5. Conclusions and Future Work

Since the advent of the global economic crisis, the need for accurate, reliable but also ever-growing financial knowledge has become vital for Financial Information Systems with a critical impact in markets. In addition, the use of widespread standards of representation of financial information, such as XBRL language, has gained momentum and forced traditional analysis, design, and development of such systems towards its use.

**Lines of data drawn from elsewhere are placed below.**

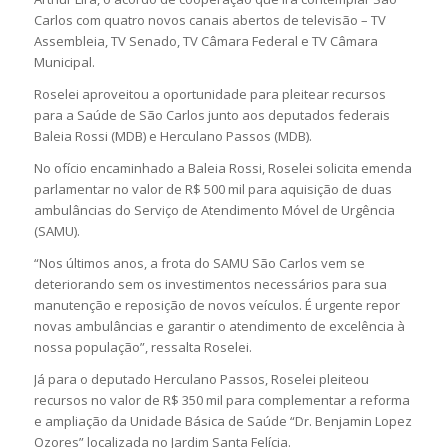
Carlos com quatro novos canais abertos de televisão – TV
Assembleia, TV Senado, TV Câmara Federal e TV Câmara
Municipal.
Roselei aproveitou a oportunidade para pleitear recursos
para a Saúde de São Carlos junto aos deputados federais
Baleia Rossi (MDB) e Herculano Passos (MDB).
No ofício encaminhado a Baleia Rossi, Roselei solicita emenda
parlamentar no valor de R$ 500 mil para aquisição de duas
ambulâncias do Serviço de Atendimento Móvel de Urgência
(SAMU).
“Nos últimos anos, a frota do SAMU São Carlos vem se
deteriorando sem os investimentos necessários para sua
manutenção e reposição de novos veículos. É urgente repor
novas ambulâncias e garantir o atendimento de excelência à
nossa população”, ressalta Roselei.
Já para o deputado Herculano Passos, Roselei pleiteou
recursos no valor de R$ 350 mil para complementar a reforma
e ampliação da Unidade Básica de Saúde “Dr. Benjamin Lopez
Ozores” localizada no Jardim Santa Felícia.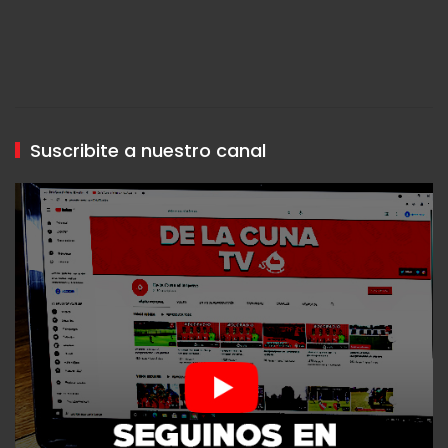
Suscribite a nuestro canal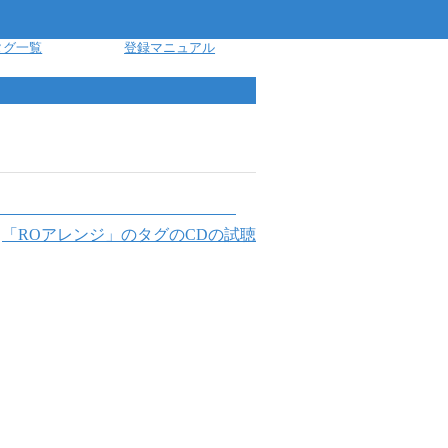
タグ一覧
登録マニュアル
「
ROアレンジ
」のタグのCDの試聴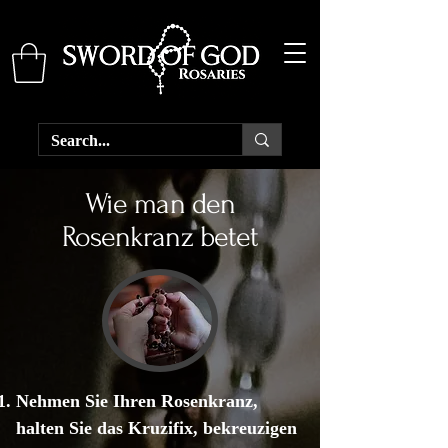
Wie man den
Rosenkranz betet
Nehmen Sie Ihren Rosenkranz,
halten Sie das Kruzifix, bekreuzigen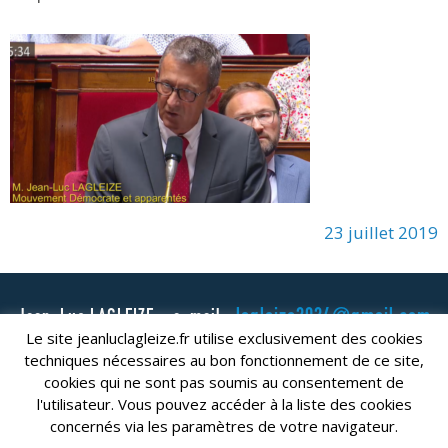
23 juillet 2019
lagleize2024@gmail.com
Jean-Luc LAGLEIZE - e-mail :
Le site jeanluclagleize.fr utilise exclusivement des cookies
Mentions Légales
- Copyright © 2024. Tous droits réservés.
techniques nécessaires au bon fonctionnement de ce site,
cookies qui ne sont pas soumis au consentement de
l'utilisateur. Vous pouvez accéder à la liste des cookies
concernés via les paramètres de votre navigateur.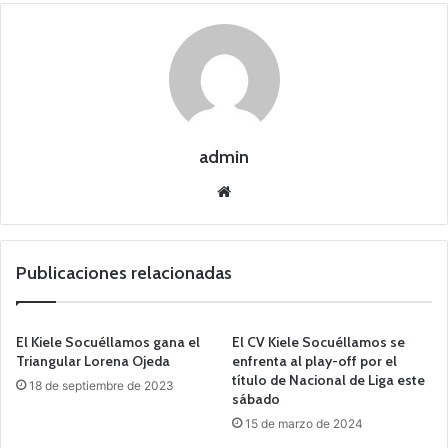
admin
Siti
o
we
b
Publicaciones relacionadas
El Kiele Socuéllamos gana el
El CV Kiele Socuéllamos se
Triangular Lorena Ojeda
enfrenta al play-off por el
título de Nacional de Liga este
18 de septiembre de 2023
sábado
15 de marzo de 2024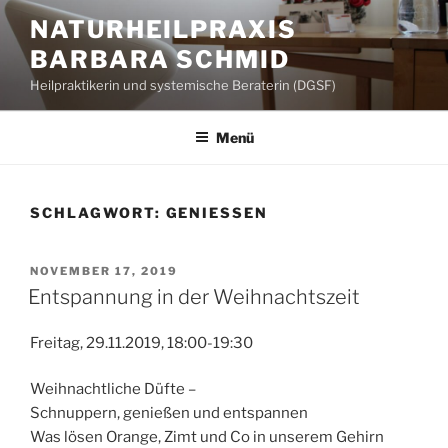
Zum
NATURHEILPRAXIS
Inhalt
BARBARA SCHMID
springen
Heilpraktikerin und systemische Beraterin (DGSF)
Menü
SCHLAGWORT:
GENIESSEN
VERÖFFENTLICHT
NOVEMBER 17, 2019
AM
Entspannung in der Weihnachtszeit
Freitag, 29.11.2019, 18:00-19:30
Weihnachtliche Düfte –
Schnuppern, genießen und entspannen
Was lösen Orange, Zimt und Co in unserem Gehirn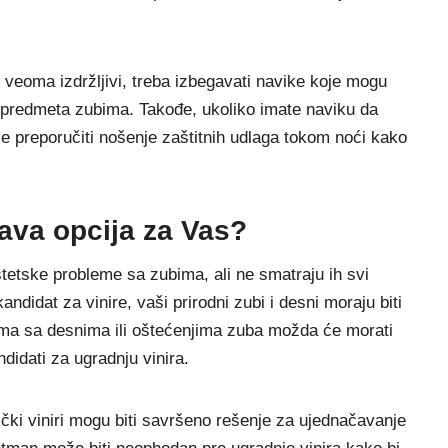
 veoma izdržljivi, treba izbegavati navike koje mogu
nja predmeta zubima. Takođe, ukoliko imate naviku da
 preporučiti nošenje zaštitnih udlaga tokom noći kako
rava opcija za Vas?
tetske probleme sa zubima, ali ne smatraju ih svi
andidat za vinire, vaši prirodni zubi i desni moraju biti
mima sa desnima ili oštećenjima zuba možda će morati
idati za ugradnju vinira.
ki viniri mogu biti savršeno rešenje za ujednačavanje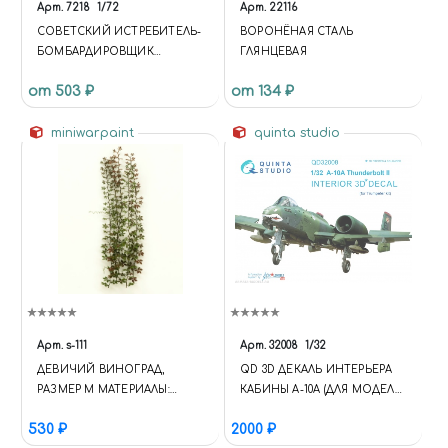
Арт.
7218
1/72
Арт.
22116
СОВЕТСКИЙ ИСТРЕБИТЕЛЬ-
ВОРОНЁНАЯ СТАЛЬ
БОМБАРДИРОВЩИК
ГЛЯНЦЕВАЯ
МИГ-23МЛД
от 503 ₽
от 134 ₽
miniwarpaint
quinta studio
Арт.
s-111
Арт.
32008
1/32
ДЕВИЧИЙ ВИНОГРАД,
QD 3D ДЕКАЛЬ ИНТЕРЬЕРА
РАЗМЕР М МАТЕРИАЛЫ:
КАБИНЫ A-10A (ДЛЯ МОДЕЛИ
РАСТЕНИЯ
TRUMPETER)
530 ₽
2000 ₽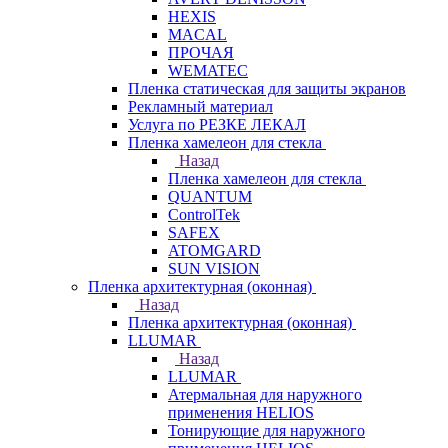
HEXIS
MACAL
ПРОЧАЯ
WEMATEC
Пленка статическая для защиты экранов
Рекламный материал
Услуга по РЕЗКЕ ЛЕКАЛ
Пленка хамелеон для стекла
Назад
Пленка хамелеон для стекла
QUANTUM
ControlTek
SAFEX
ATOMGARD
SUN VISION
Пленка архитектурная (оконная)
Назад
Пленка архитектурная (оконная)
LLUMAR
Назад
LLUMAR
Атермальная для наружного
применения HELIOS
Тонирующие для наружного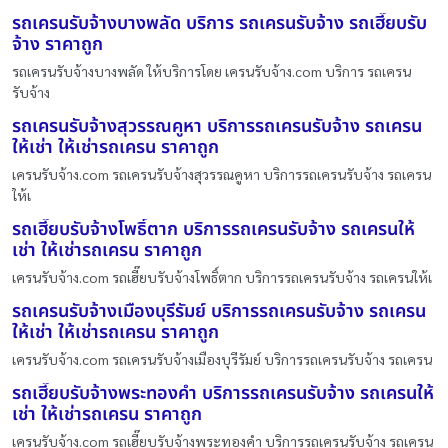
รถเครนรับจ้างบางพลัด บริการ รถเครนรับจ้าง รถเฮี๊ยบรับ
จ้าง ราคาถูก
รถเครนรับจ้างบางพลัด ให้บริการโดย เครนรับจ้าง.com บริการ รถเครน
รับจ้าง
รถเครนรับจ้างสุวรรณคูหา บริการรถเครนรับจ้าง รถเครน
ให้เช่า ให้เช่ารถเครน ราคาถูก
เครนรับจ้าง.com รถเครนรับจ้างสุวรรณคูหา บริการรถเครนรับจ้าง รถเครน
ให้เ
รถเฮี๊ยบรับจ้างโพธิ์ตาก บริการรถเครนรับจ้าง รถเครนให้
เช่า ให้เช่ารถเครน ราคาถูก
เครนรับจ้าง.com รถเฮี๊ยบรับจ้างโพธิ์ตาก บริการรถเครนรับจ้าง รถเครนให้เ
รถเครนรับจ้างเมืองบุรีรัมย์ บริการรถเครนรับจ้าง รถเครน
ให้เช่า ให้เช่ารถเครน ราคาถูก
เครนรับจ้าง.com รถเครนรับจ้างเมืองบุรีรัมย์ บริการรถเครนรับจ้าง รถเครน
รถเฮี๊ยบรับจ้างพระทองคำ บริการรถเครนรับจ้าง รถเครนให้
เช่า ให้เช่ารถเครน ราคาถูก
เครนรับจ้าง.com รถเฮี๊ยบรับจ้างพระทองคำ บริการรถเครนรับจ้าง รถเครน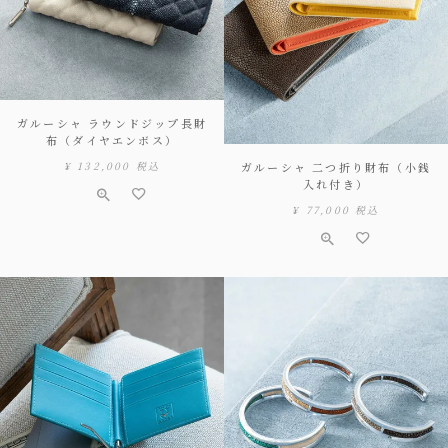
ガルーシャ ラウンドジップ長財
布（ダイヤエンボス）
¥
132,000
税込
ガルーシャ 二つ折り財布（小銭
入れ付き）
¥
77,000
税込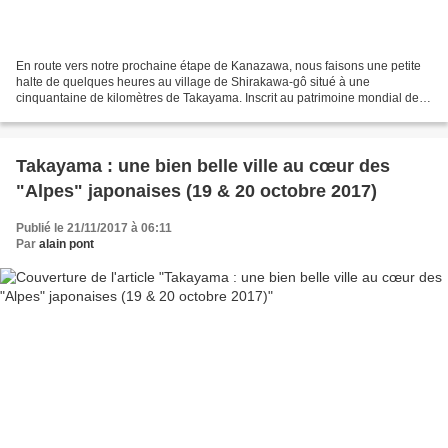
En route vers notre prochaine étape de Kanazawa, nous faisons une petite
halte de quelques heures au village de Shirakawa-gô situé à une
cinquantaine de kilomètres de Takayama. Inscrit au patrimoine mondial de
l'Unesco, le village est toujours habité....
Takayama : une bien belle ville au cœur des
"Alpes" japonaises (19 & 20 octobre 2017)
Publié le 21/11/2017 à 06:11
Par
alain pont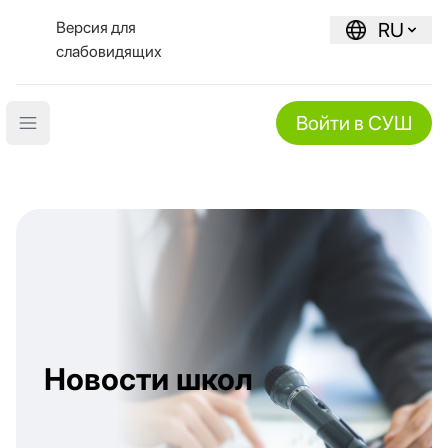
Версия для
RU
слабовидящих
Войти в СУШ
Open main menu
Новости школ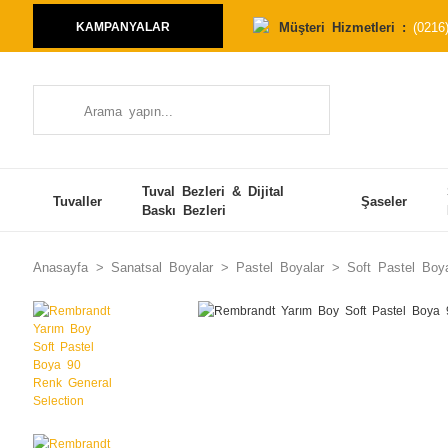
Müşteri Hizmetleri :
(0216
KAMPANYALAR
Tuval Bezleri & Dijital
Tuvaller
Şaseler
Baskı Bezleri
Anasayfa
Sanatsal Boyalar
Pastel Boyalar
Soft Pastel Boy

In this work, we have fundamentally extended and complemented the previous work envisaged with regards to the Semantic Financial Search Engine (SONAR), a conceptual umbrella for a set of efforts and projects funded by both the EU and the Spanish Government, which has proven to be a beneficial Intelligent Financial Information System based on cutting-edge technologies such as Semantic Technologies, natural language processing (NLP), and knowledge representation. The results forthcoming from this followup are threefold. First, we have relied extensively on data crawlers in order to capture useful information from data silos spread all over the Web. Secondly, the role of NLP as an Ontology Population basis together with the benefit of logics as an underlying formal system of the software platform has been validated through the improvements at the implementation and evaluation viewpoint. Finally, the use of the XBRL language has implied a tremendous effort in terms of the standardization and interoperability of the SONAR extension regarding potential integration with other highly related Financial Information Systems.

To sum up, our approach has been deemed a significant step forward toward progress in Intelligent Financial Information Systems, which is being validated by a number of industrial alliances and real-world scenario validation and which will be complemented by an ambitious future work plan. This setup includes the testing of different formalisms which could yield more expressivity than the ones underlying our current approach and also the use of Software-as-a-Service (SaaS) and cloud computing-based strategies to increase the amount of data extracted, managed, and stored, peering into large data management systems and data intensive techniques.

Conflict of Interests

The authors declare that there is no conflict of interests regarding the publication of this paper.

Acknowledgments

This work has been supported by the Spanish Ministry for Science and Innovation and the European Commission (FEDER/ERDF) through project SeCloud (TIN2010-18650).